I had been told that the easiest way to teach a baby the difference between day and night in those early days when they sleep all the time anyway was to treat them differently when you feed them. In the day, be playful, make eye contact, talk, sing, bounce. At night, be silent and gentle, no words, no playing, feed and snuggle and lay back in bed. It's good advice, I'm sure. It's worked for many babies. The problem is, it didn't work that way for Peregrine. Over the last few nights, I had begun noticing a pattern. If I turned off the light and laid him back in bed right away, even with snuggling and patting, he would fuss and squirm and cry. Until I turned the light back on, and picked him up, and propped him up against my knees and looked at him--just looked at him--for a couple of minutes. That was all it took, and then I would turn off the light, put him in bed, and soon he would be peacefully asleep. So that became our ritual--re-swaddle, prop him up, and stare in each others' eyes for awhile.

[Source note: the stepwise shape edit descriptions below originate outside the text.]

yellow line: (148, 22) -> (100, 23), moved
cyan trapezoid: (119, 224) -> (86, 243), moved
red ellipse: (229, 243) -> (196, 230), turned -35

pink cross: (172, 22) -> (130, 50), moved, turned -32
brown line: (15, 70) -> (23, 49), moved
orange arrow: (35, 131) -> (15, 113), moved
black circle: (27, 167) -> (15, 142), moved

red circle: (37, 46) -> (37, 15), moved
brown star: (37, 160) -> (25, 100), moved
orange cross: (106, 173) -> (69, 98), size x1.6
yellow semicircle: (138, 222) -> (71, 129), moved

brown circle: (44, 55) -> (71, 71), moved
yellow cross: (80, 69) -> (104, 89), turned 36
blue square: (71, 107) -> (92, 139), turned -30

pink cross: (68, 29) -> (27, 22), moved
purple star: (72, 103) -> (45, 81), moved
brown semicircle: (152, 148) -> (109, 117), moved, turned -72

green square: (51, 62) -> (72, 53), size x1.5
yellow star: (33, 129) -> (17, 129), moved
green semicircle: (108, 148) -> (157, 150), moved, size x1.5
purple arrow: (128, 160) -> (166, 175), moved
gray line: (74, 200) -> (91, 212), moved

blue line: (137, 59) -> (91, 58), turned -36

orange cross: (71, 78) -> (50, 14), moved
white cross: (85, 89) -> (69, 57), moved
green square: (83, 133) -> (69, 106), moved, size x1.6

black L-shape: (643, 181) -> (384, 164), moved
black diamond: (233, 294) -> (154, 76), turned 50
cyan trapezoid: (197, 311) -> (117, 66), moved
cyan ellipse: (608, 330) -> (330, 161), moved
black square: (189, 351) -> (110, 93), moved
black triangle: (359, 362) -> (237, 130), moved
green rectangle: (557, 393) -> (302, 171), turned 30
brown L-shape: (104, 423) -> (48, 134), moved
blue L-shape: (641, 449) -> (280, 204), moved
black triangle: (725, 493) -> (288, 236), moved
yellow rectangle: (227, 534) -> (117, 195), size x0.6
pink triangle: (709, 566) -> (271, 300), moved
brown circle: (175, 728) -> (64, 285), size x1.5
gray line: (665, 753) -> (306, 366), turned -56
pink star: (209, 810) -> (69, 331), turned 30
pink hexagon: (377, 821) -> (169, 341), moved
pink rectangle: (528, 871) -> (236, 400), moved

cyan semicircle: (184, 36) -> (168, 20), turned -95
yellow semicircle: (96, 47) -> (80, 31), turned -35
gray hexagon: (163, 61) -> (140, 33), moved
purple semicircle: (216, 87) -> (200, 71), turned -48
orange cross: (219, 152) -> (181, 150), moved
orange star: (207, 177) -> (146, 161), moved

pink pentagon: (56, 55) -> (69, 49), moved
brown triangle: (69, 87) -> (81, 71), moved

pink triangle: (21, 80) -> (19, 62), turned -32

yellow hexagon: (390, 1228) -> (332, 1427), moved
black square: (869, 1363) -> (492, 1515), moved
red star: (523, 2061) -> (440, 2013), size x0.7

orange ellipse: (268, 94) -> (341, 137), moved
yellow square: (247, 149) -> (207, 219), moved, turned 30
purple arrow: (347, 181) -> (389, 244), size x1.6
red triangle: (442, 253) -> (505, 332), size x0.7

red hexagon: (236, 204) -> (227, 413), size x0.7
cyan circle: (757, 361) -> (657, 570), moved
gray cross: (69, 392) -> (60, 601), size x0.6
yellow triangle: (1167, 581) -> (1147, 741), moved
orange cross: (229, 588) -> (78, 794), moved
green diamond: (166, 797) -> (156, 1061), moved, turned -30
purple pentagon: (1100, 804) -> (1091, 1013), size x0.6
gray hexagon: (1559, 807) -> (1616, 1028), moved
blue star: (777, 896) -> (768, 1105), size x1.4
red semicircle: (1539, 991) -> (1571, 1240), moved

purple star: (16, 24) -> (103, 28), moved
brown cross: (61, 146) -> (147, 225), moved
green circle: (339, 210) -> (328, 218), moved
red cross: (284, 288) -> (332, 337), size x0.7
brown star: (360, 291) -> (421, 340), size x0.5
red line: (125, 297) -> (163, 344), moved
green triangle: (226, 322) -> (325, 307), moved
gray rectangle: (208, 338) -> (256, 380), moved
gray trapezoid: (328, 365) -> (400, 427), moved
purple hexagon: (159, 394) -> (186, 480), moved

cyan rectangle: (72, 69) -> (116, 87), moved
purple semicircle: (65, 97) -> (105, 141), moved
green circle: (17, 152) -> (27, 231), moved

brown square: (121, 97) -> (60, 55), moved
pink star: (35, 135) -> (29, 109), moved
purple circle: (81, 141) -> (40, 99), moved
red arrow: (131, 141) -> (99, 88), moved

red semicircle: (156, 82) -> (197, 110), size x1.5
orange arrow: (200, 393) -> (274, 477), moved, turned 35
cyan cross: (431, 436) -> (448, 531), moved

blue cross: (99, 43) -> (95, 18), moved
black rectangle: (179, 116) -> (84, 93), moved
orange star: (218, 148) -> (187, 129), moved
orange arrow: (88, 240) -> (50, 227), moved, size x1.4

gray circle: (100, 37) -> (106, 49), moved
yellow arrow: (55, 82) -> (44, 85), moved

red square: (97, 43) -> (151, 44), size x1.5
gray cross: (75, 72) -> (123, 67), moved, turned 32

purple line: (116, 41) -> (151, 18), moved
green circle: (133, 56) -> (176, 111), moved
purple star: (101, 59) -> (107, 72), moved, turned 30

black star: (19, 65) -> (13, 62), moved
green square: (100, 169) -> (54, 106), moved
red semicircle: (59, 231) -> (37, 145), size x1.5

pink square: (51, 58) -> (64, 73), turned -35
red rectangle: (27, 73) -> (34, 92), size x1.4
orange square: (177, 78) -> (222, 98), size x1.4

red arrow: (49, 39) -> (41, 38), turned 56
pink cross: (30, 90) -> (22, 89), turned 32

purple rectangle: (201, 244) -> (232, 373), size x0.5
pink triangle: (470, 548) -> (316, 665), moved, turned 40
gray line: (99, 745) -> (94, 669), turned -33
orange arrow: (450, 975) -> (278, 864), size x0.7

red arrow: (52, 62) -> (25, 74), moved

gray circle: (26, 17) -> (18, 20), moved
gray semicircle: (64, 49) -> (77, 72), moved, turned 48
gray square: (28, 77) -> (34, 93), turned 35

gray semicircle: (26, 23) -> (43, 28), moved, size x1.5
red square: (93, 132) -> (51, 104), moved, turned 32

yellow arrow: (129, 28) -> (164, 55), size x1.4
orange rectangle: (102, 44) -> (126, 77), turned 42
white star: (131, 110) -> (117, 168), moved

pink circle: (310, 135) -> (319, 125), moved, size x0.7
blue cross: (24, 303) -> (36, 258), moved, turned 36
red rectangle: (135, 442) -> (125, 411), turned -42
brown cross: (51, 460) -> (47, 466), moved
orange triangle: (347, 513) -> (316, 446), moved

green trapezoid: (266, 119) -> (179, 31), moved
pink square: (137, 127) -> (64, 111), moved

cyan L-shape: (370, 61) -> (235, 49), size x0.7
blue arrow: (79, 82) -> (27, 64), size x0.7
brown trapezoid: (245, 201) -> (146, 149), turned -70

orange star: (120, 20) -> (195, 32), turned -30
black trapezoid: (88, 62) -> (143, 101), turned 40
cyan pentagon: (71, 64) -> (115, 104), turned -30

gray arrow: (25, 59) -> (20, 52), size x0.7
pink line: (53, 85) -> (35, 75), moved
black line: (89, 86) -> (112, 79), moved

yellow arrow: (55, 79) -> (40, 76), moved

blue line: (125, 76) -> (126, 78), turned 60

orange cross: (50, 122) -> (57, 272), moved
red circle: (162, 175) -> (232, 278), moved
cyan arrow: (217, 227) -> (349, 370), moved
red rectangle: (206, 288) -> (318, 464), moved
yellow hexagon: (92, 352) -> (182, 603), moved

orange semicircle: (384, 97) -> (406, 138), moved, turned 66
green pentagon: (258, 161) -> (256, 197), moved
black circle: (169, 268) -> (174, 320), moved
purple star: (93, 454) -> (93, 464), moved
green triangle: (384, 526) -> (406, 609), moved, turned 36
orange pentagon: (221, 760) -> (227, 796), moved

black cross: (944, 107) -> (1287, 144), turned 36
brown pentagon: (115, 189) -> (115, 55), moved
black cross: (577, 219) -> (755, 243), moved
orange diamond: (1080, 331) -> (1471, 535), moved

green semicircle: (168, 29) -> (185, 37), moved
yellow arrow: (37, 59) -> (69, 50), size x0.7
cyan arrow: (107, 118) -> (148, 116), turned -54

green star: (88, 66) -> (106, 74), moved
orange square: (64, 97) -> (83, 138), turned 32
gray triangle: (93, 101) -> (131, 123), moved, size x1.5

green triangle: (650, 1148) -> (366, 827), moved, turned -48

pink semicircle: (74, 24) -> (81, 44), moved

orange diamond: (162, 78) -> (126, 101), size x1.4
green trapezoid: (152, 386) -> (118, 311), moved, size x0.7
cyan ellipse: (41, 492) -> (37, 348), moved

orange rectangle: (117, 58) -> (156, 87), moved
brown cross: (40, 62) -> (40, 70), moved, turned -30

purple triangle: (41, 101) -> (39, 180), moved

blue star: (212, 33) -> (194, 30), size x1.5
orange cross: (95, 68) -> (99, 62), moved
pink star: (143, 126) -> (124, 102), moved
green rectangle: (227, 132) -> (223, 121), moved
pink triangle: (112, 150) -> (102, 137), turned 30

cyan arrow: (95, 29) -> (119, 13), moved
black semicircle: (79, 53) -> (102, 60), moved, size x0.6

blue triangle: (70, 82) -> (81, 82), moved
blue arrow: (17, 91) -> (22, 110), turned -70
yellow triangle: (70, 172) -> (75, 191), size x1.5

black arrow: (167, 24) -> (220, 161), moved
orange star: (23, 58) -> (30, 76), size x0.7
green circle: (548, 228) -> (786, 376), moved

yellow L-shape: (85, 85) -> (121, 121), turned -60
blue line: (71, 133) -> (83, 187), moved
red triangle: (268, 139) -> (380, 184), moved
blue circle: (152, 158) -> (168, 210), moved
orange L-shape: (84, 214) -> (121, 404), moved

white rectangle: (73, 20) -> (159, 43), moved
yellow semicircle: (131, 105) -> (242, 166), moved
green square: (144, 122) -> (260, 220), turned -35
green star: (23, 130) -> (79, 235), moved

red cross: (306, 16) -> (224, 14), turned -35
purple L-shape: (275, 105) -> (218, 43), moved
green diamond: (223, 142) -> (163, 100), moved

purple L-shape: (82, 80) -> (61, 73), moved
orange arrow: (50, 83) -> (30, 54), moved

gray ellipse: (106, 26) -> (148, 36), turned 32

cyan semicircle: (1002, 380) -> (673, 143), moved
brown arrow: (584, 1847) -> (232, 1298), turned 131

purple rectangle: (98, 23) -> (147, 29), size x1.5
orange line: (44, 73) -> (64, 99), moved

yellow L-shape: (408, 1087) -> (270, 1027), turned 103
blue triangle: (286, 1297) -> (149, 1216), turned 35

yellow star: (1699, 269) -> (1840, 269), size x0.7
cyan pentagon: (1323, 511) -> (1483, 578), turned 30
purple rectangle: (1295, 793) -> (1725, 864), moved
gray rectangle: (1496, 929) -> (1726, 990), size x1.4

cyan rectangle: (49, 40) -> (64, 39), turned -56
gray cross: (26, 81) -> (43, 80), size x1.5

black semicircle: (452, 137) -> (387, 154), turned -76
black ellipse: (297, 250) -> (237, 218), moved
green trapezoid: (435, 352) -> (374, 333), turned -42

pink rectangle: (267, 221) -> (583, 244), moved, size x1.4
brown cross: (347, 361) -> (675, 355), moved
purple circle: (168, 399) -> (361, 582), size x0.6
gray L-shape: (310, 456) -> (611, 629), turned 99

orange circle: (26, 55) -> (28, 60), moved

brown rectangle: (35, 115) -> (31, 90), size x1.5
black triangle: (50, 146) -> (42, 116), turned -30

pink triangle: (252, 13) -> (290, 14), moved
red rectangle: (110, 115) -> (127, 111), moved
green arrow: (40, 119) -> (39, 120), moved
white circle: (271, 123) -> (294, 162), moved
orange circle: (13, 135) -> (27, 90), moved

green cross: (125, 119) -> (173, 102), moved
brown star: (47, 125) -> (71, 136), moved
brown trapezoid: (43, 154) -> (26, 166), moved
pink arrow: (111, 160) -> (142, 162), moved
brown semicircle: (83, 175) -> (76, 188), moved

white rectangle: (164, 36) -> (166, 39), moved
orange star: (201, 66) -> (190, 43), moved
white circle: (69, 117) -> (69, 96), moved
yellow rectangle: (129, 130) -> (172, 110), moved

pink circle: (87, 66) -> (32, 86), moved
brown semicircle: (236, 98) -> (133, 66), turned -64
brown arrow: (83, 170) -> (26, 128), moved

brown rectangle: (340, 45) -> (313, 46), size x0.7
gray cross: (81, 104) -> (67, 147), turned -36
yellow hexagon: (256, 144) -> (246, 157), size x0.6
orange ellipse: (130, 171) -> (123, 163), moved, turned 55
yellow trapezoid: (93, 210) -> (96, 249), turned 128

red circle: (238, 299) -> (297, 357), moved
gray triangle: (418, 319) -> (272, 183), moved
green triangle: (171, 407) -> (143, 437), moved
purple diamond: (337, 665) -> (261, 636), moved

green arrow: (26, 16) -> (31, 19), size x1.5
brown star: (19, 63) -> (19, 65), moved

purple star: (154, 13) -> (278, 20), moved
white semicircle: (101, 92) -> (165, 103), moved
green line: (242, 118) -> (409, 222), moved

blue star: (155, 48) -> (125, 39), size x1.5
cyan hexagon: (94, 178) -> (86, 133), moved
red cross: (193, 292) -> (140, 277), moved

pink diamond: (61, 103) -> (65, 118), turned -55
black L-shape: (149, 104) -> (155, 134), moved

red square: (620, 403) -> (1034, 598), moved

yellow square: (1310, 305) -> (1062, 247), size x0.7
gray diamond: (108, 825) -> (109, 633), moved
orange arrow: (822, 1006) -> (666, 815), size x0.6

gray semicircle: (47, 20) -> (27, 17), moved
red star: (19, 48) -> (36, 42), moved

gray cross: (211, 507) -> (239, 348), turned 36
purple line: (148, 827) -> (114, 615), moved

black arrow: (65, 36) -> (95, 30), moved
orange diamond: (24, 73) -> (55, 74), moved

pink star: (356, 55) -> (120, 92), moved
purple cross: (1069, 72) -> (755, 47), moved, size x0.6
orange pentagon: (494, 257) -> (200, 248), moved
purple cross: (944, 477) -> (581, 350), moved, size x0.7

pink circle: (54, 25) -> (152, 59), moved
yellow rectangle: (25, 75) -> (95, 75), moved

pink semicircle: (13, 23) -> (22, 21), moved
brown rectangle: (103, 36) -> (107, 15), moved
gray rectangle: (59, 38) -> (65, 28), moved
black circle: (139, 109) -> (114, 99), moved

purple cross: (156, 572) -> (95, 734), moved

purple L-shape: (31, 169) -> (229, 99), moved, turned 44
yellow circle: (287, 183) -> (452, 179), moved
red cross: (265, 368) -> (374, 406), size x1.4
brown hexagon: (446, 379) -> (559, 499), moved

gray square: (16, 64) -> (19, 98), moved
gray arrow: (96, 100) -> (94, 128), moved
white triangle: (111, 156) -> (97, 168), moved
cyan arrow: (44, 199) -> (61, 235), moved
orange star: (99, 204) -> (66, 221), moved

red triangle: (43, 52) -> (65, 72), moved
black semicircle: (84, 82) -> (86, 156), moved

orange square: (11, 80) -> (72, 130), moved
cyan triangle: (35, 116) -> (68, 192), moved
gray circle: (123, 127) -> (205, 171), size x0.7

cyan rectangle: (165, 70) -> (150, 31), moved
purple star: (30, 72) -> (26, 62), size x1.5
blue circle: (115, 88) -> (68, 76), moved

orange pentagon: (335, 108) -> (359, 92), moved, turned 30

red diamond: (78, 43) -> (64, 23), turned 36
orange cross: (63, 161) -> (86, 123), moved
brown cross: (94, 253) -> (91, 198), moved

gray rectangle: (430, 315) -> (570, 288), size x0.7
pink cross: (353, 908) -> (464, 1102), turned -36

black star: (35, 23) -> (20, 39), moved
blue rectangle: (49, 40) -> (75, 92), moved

And this night a thought fluttered through my head and hung there for awhile.
That's interesting. It doesn't work the way it's supposed to for Peregrine. The extended lights-on "play" doesn't make him more awake. It calms him and helps him sleep.
And then the lightbulb.
So that's how parenting works. You just figure out your own child.
I'm no stranger to theory meeting reality, really. I've been a teacher, a babysitter, an oldest sister, for many, many years. Theories and ideas are there because they worked for someone, or because they worked for many someones, and they exist to help us all navigate the very difficult world of raising human beings. But human beings are human beings, and they have their quirks and sometimes, what you've read or heard or had recommended may not fit with the real live person in your life.
And that's okay.
The day/night difference thing was small, very small, in the grand scheme of parenting choices I have made. But it meant something to me then, and I remember it still and reference it often. Parenting is a lot more than choosing how to raise a child, and then following your plan. It's a lot more than subscribing to a style or an idea or a philosophy. It's learning a person. And it's learning how you, as a person, relate to this person. And that will look different, for every single parent and every single child. Sometimes it will fit the theories. Sometimes it won't. Usually--perhaps always--it will fit some theories and not others. And then it will change the next day.
And you know what? Because of me, despite me, whatever you will, Peregrine has never had an issue telling day from night. Within weeks, he gave up the staring ritual and ever since, has eaten and gone right back to sleep.
But he does have a bizarre addiction to being swaddled very, very tightly, with his hands trapped at his sides. I know of no one else who still swaddles their one-year-old like a newborn.
And that's okay, too. For now. We might rethink the swaddling thing when he starts middle school.